Artificial intelligence, companies try to catch up
In a collection of 241 use cases, Confindustria's Sounding board Artificial Intelligence focuses on the first benefits that industry is capitalising on from the use of AI.
3' min read
3' min read
From manufacturing to life sciences. With the main business functions involved: from human resources to customer service. In a collection of 241 use cases applied in 76 companies, Confindustria with the Artificial Intelligence Sounding board led by special advisor Alberto Tripi focuses on the first benefits that industry is capitalising on from the use of AI.
In Italy, the adoption of artificial intelligence is going through a phase of appreciable but still limited progress characterised by a certain lack of homogeneity across sectors, territories and size classes. According to Istat, in 2021 only 6.2% of Italian companies with at least 10 employees used AI. The share dropped to 5% in 2023, but rose again to 8.2% in 2024. There is a recovery then. However, we are still far from the EU average (13.5%) and the lag is most marked in SMEs, where only 1.4% use AI in at least three business functions. Adoption is still fragmented: strong in the telecommunications (27.6%) and electronic equipment (15.7%) sectors, but much weaker in textiles and fashion (4.6%).The main barriers remain high costs and digital skills shortages.

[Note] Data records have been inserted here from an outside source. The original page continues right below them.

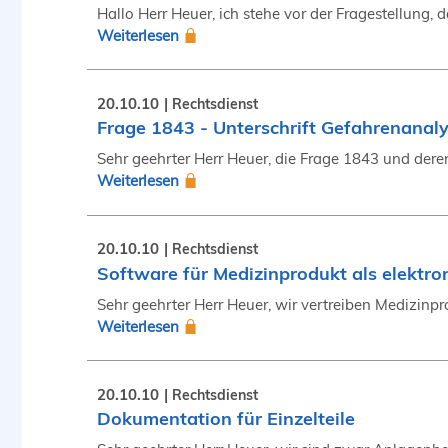
Hallo Herr Heuer, ich stehe vor der Fragestellung,
Weiterlesen
20.10.10
Rechtsdienst
Frage 1843 - Unterschrift Gefahrenanal
Sehr geehrter Herr Heuer, die Frage 1843 und dere
Weiterlesen
20.10.10
Rechtsdienst
Software für Medizinprodukt als elektr
Sehr geehrter Herr Heuer, wir vertreiben Medizinpr
Weiterlesen
20.10.10
Rechtsdienst
Dokumentation für Einzelteile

Having said this, the compendium of concrete applications and impacts measured by Confindustria offers in conclusion five general indications, valid for all sectors companies must equip themselves with representative and accurate datasets in order to effectively train the algorithms and obtain reliable results; all personnel must be adequately involved and informed from the earliest stages of the project; digitisation platforms and IoT (internet of things) systems functional to AI applications must be adopted promptly; a gradual and pragmatic approach is preferable, starting with limited pilot projects; in any case, human oversight of the solutions introduced must be ensured. While these five principles are transversal, each sector presents explicit peculiarities in the use cases examined (21.6 per cent refer to health and life sciences; 20.7 per cent to manufacturing; 17.4 per cent to sustainable mobility; 6.6 per cent to the public sector; 5.4 per cent to tourism; 28.2 per cent to other sectors or are multi-sectoral in nature). In total, the cases using generative AI were only 18% of the total, demonstrating that in the corporate field even the lesser-known applications of ChatGPT and its epigones have a concrete relevance.
In the field of health, the applications introduced include the automation of clinical documentation, diagnostic imaging, clinical decision support systems, telemedicine and remote patient monitoring, preventive and personalised medicine, and the analysis of biological networks to identify the most appropriate therapies for each patient. The manufacturing sector makes extensive use of digital twins for predictive plant maintenance and warehouse management through computer vision systems, which is also used to expand the capabilities of robots used in factories. At the same time, AI can predict the production costs of new products through the analysis of historical databases. In the field of sustainable mobility, the virtual replication of the physical infrastructure (the digital twins mentioned above) enables real-time monitoring of performance by optimising energy consumption, but other applications concern the optimisation of the 'mileage curve' of vehicles and the prevention of the risk of component failure in buses and on-board systems. For public administration, the use of AI has so far meant 'smart city' efficiency, waste management, road and lighting maintenance, and control of large natural spaces. In tourism, these range from dynamic price optimisation to the management of flows during peak periods, from the optimisation of public services linked to the stay to generative AI for reviews and itineraries. In customer service, the most consolidated uses concern advanced chatbots for assistance, analysis of user opinions, automatic ticketing.
Analysing business functions instead, AI is proving most effective in the areas of research & development, administration, marketing and sales. Weaker, on the other hand, is the adoption in production processes, logistics and ICT security.